Os caminhos astur-galaicos foram pioneiros em trazer peregrinos a Santiago. Esta rota possuía uma vitalidade semelhante aos demais caminhos jacobeus "primitivos", antes de que, nos ss. XI-XII, os monarcas hispânicos favorecessem o Caminho Francês como itinerário jacobeu privilegiado.

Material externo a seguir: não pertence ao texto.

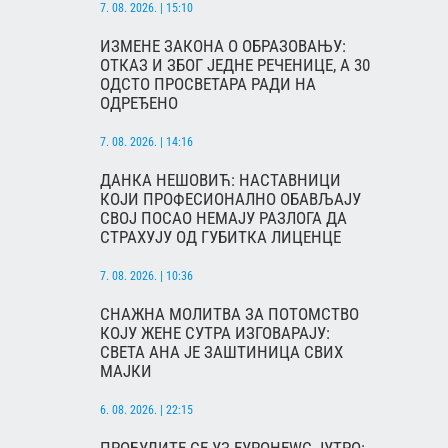
7. 08. 2026. | 15:10
ИЗМЕНЕ ЗАКОНА О ОБРАЗОВАЊУ:
ОТКАЗ И ЗБОГ ЈЕДНЕ РЕЧЕНИЦЕ, А 30
ОДСТО ПРОСВЕТАРА РАДИ НА
ОДРЕЂЕНО
7. 08. 2026. | 14:16
ДАНКА НЕШОВИЋ: НАСТАВНИЦИ
КОЈИ ПРОФЕСИОНАЛНО ОБАВЉАЈУ
СВОЈ ПОСАО НЕМАЈУ РАЗЛОГА ДА
СТРАХУЈУ ОД ГУБИТКА ЛИЦЕНЦЕ
7. 08. 2026. | 10:36
СНАЖНА МОЛИТВА ЗА ПОТОМСТВО
КОЈУ ЖЕНЕ СУТРА ИЗГОВАРАЈУ:
СВЕТА АНА ЈЕ ЗАШТИНИЦА СВИХ
МАЈКИ
6. 08. 2026. | 22:15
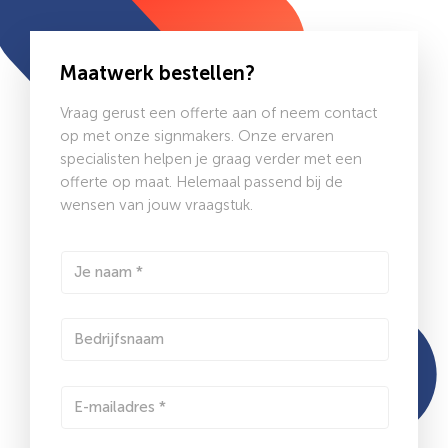
Maatwerk bestellen?
Vraag gerust een offerte aan of neem contact
op met onze signmakers. Onze ervaren
specialisten helpen je graag verder met een
offerte op maat. Helemaal passend bij de
wensen van jouw vraagstuk.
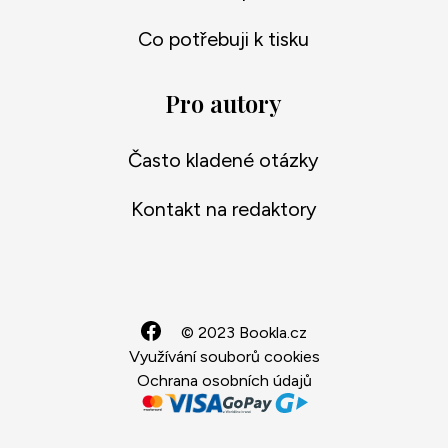
Co potřebuji k tisku
Pro autory
Často kladené otázky
Kontakt na redaktory
© 2023 Bookla.cz
Využívání souborů cookies
Ochrana osobních údajů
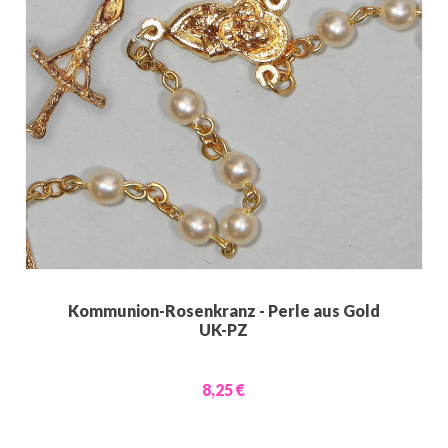
Kommunion-Rosenkranz - Perle aus Gold
UK-PZ
8,25 €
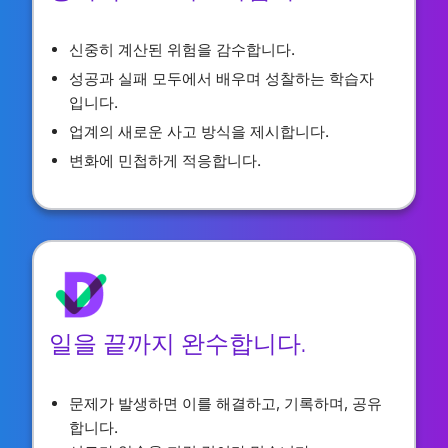
신중히 계산된 위험을 감수합니다.
성공과 실패 모두에서 배우며 성찰하는 학습자
입니다.
업계의 새로운 사고 방식을 제시합니다.
변화에 민첩하게 적응합니다.
일을 끝까지 완수합니다.
문제가 발생하면 이를 해결하고, 기록하며, 공유
합니다.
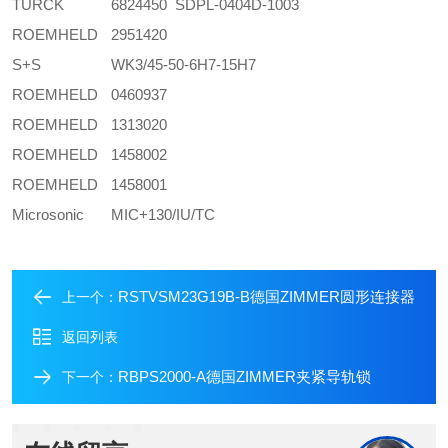
TURCK
6824450 SDPL-0404D-1003
ROEMHELD
2951420
S+S
WK3/45-50-6H7-15H7
ROEMHELD
0460937
ROEMHELD
1313020
ROEMHELD
1458002
ROEMHELD
1458001
Microsonic
MIC+130/IU/TC
RSTVSM23G19B-B德国ZIMMER圆形连接器
上一个：
返回列表
RBPS2000-A德国ZIMMER夹紧导轨锁
下一个：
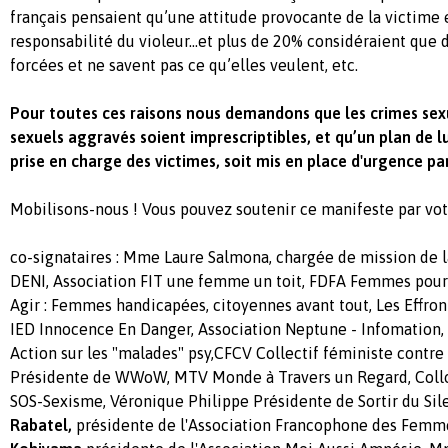
français pensaient qu’une attitude provocante de la victime 
responsabilité du violeur…et plus de 20% considéraient que
forcées et ne savent pas ce qu’elles veulent, etc.
Pour toutes ces raisons nous demandons que les crimes sexue
sexuels aggravés soient imprescriptibles, et qu’un plan de l
prise en charge des victimes, soit mis en place d'urgence par
Mobilisons-nous ! Vous pouvez soutenir ce manifeste par vot
co-signataires : Mme Laure Salmona, chargée de mission de
DENI, Association FIT une femme un toit, FDFA Femmes pour
Agir : Femmes handicapées, citoyennes avant tout, Les Effront
IED Innocence En Danger, Association Neptune - Infomation, 
Action sur les "malades" psy,CFCV Collectif féministe contre 
Présidente de WWoW, MTV Monde à Travers un Regard, Collos
SOS-Sexisme, Véronique Philippe Présidente de Sortir du Sil
Rabatel,
présidente de l'Association Francophone des Femm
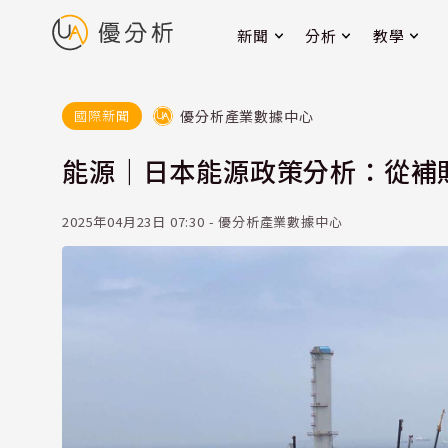
新聞
分析
教學
優分析產業數據中心
國際新聞
能源｜日本能源政策分析：從補
2025年04月23日 07:30 - 優分析產業數據中心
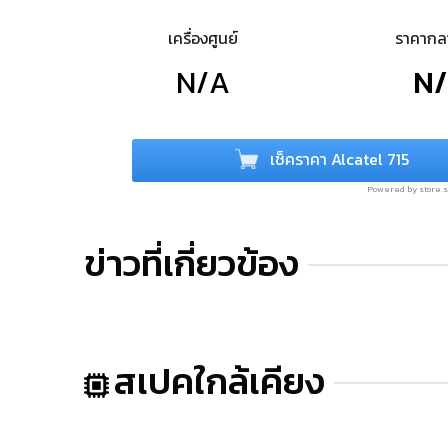
เครื่องศูนย์
ราคาก
N/A
N
เช็คราคา Alcatel 715
Powered by store
ข่าวที่เกี่ยวข้อง
สเปคใกล้เคียง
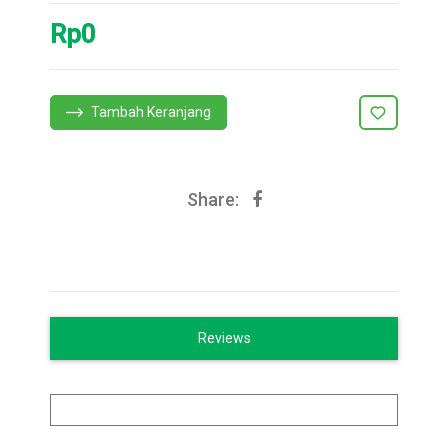
Rp0
Tambah Keranjang
Share:
Reviews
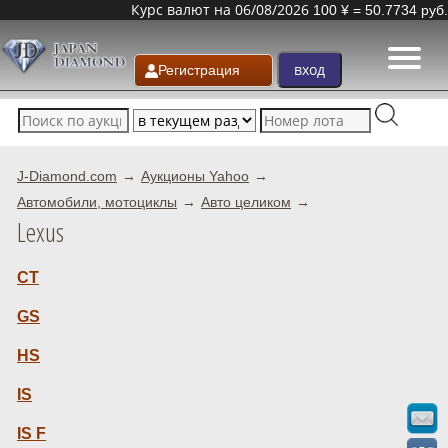
Курс валют на 06/08/2026
100 ¥ = 50.7734 руб.
Регистрация
J-Diamond.com
Аукционы Yahoo
Автомобили, мотоциклы
Авто целиком
Lexus
CT
GS
HS
IS
IS F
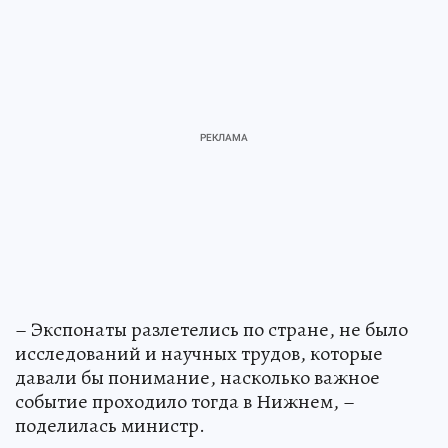
– Экспонаты разлетелись по стране, не было
исследований и научных трудов, которые
давали бы понимание, насколько важное
событие проходило тогда в Нижнем, –
поделилась министр.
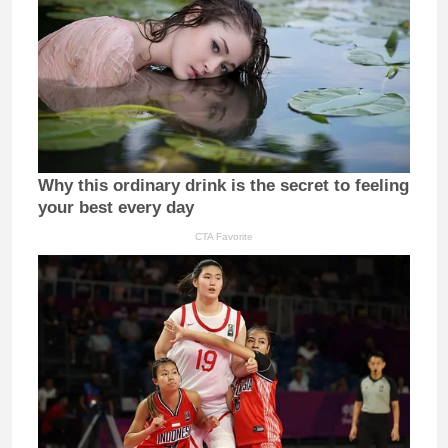
Why this ordinary drink is the secret to feeling
your best every day
CTA Favorite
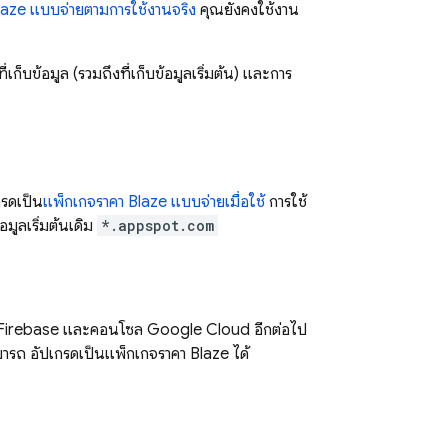
laze แบบจ่ายตามการใช้งานจริง
คุณยังคงใช้งาน
ที่เก็บข้อมูล (รวมถึงที่เก็บข้อมูลเริ่มต้น) และการ
กรดเป็น
แพ็กเกจราคา Blaze แบบจ่ายเมื่อใช้
การใช้
มูลเริ่มต้นเดิม
*.appspot.com
Firebase
และคอนโซล
Google Cloud
อีกต่อไป
มารถ อัปเกรดเป็นแพ็กเกจราคา Blaze ได้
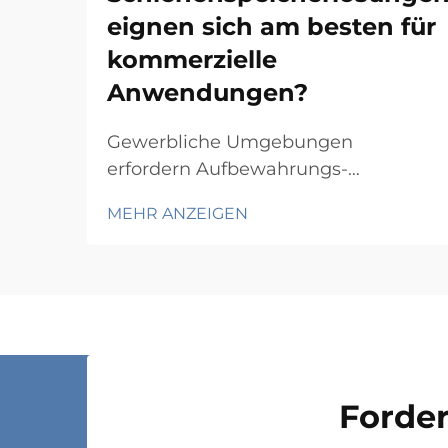
eignen sich am besten für
kommerzielle
Anwendungen?
Gewerbliche Umgebungen
erfordern Aufbewahrungs-
Schienensysteme, die
MEHR ANZEIGEN
Langlebigkeit, Funktionalität und
Wirtschaftlichkeit in Einklang
bringen und gleichzeitig spezifische
betriebliche Anforderungen erfüllen.
Von Lagern und
Einzelhandelsbetrieben über
Krankenhäuser bis hin zu
Forder
Produktionsstätten hängt die Wahl...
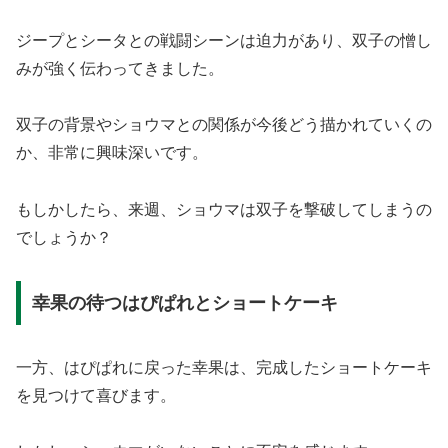
ジープとシータとの戦闘シーンは迫力があり、双子の憎し
みが強く伝わってきました。
双子の背景やショウマとの関係が今後どう描かれていくの
か、非常に興味深いです。
もしかしたら、来週、ショウマは双子を撃破してしまうの
でしょうか？
幸果の待つはぴぱれとショートケーキ
一方、はぴぱれに戻った幸果は、完成したショートケーキ
を見つけて喜びます。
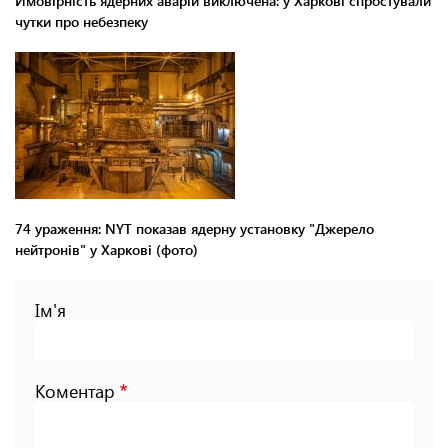
Ймовірність ядерних аварій виключена: у Харкові спростували
чутки про небезпеку
74 ураження: NYT показав ядерну установку "Джерело
нейтронів" у Харкові (фото)
Ім'я
Коментар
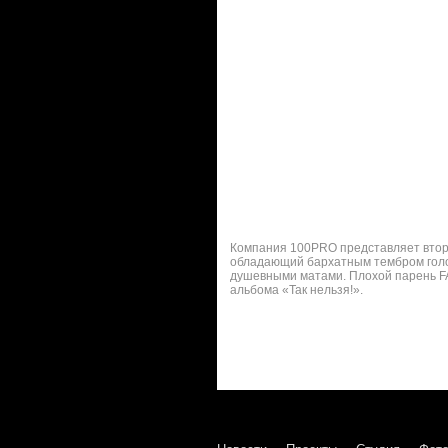
Компания 100PRO представляет второй
обладающий бархатным тембром голос
душевными матами. Плохой парень FAK
альбома «Так нельзя!».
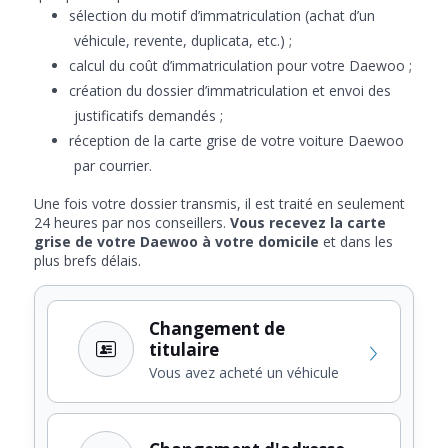
sélection du motif d’immatriculation (achat d’un
véhicule, revente, duplicata, etc.) ;
calcul du coût d’immatriculation pour votre Daewoo ;
création du dossier d’immatriculation et envoi des
justificatifs demandés ;
réception de la carte grise de votre voiture Daewoo
par courrier.
Une fois votre dossier transmis, il est traité en seulement
24 heures par nos conseillers.
Vous recevez la carte
grise de votre Daewoo à votre domicile
et dans les
plus brefs délais.
Changement de
titulaire
Vous avez acheté un véhicule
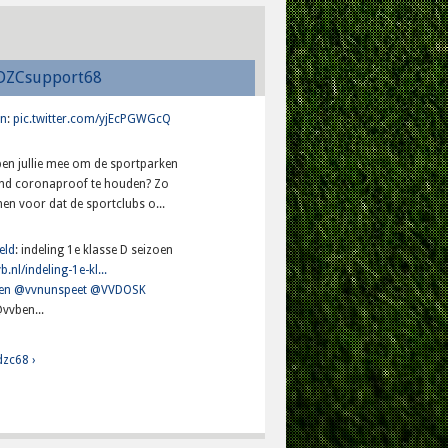
DZCsupport68
n
:
pic.twitter.com/yjEcPGWGcQ
lpen jullie mee om de sportparken
and coronaproof te houden? Zo
en voor dat de sportclubs o...
eld
: indeling 1e klasse D seizoen
b.nl/indeling-1e-kl...
en
@vvnunspeet
@VVDOSK
vvben...
dzc68 ›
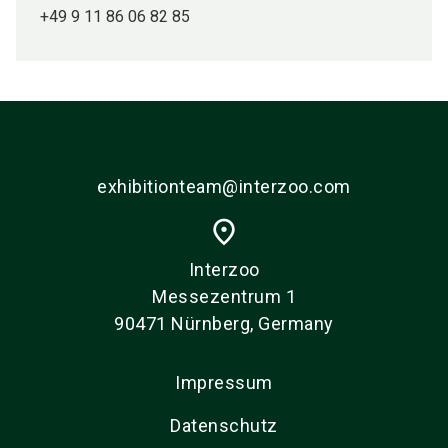
+49 9 11 86 06 82 85
exhibitionteam@interzoo.com
place
Interzoo
Messezentrum 1
90471 Nürnberg, Germany
Impressum
Datenschutz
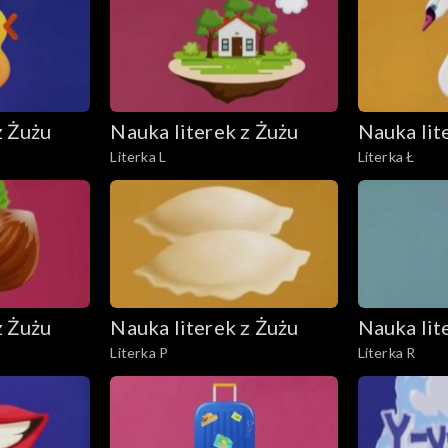
z Żużu
Nauka literek z Żużu
Nauka lit
Literka L
Literka Ł
z Żużu
Nauka literek z Żużu
Nauka lit
Literka P
Literka R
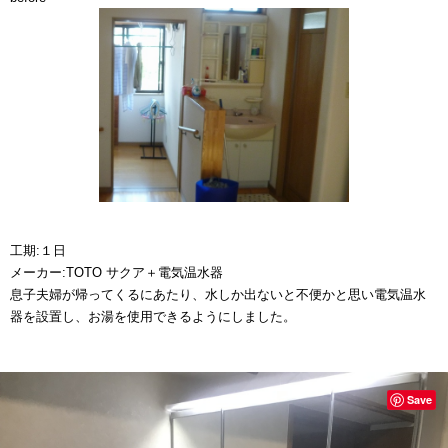
工期:１日
メーカー:TOTO サクア＋電気温水器
息子夫婦が帰ってくるにあたり、水しか出ないと不便かと思い電気温水
器を設置し、お湯を使用できるようにしました。
Save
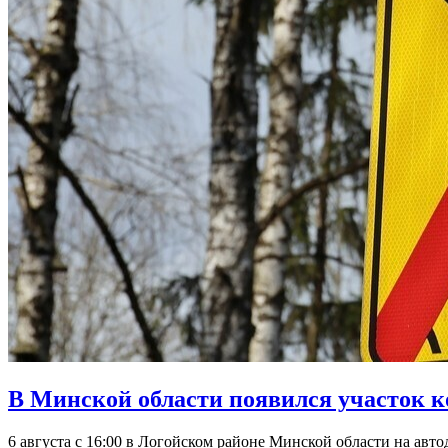
В Минской области появился участок к
6 августа с 16:00 в Логойском районе Минской области на ав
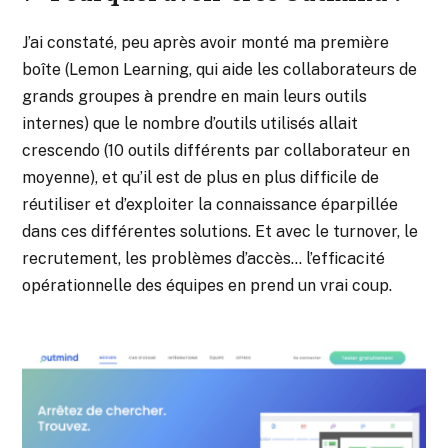
J’ai constaté, peu après avoir monté ma première
boîte (Lemon Learning, qui aide les collaborateurs de
grands groupes à prendre en main leurs outils
internes) que le nombre d’outils utilisés allait
crescendo (10 outils différents par collaborateur en
moyenne), et qu’il est de plus en plus difficile de
réutiliser et d’exploiter la connaissance éparpillée
dans ces différentes solutions. Et avec le turnover, le
recrutement, les problèmes d’accès… l’efficacité
opérationnelle des équipes en prend un vrai coup.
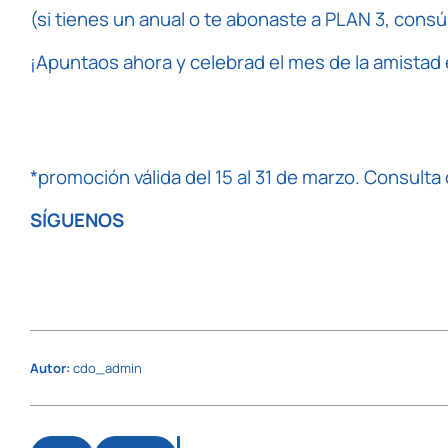
(si tienes un anual o te abonaste a PLAN 3, cons
¡Apuntaos ahora y celebrad el mes de la amistad
*promoción válida del 15 al 31 de marzo. Consult
SÍGUENOS
Autor:
cdo_admin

Mas a promoção do Caminho Francês não produziu a decadência dos caminhos de peregrinação astur-galaicos, já que o troço Leão-Oviedo se impulsou desde finais do s.XI.
Em geral, os peregrinos vinham por terra desde a França, ou por mar, parando nos portos vascos, cântabros e galegos, procedentes de países europeus do norte. Depois caminhavam ao encontro de São Salvador de Oviedo e do jubileu compostelano.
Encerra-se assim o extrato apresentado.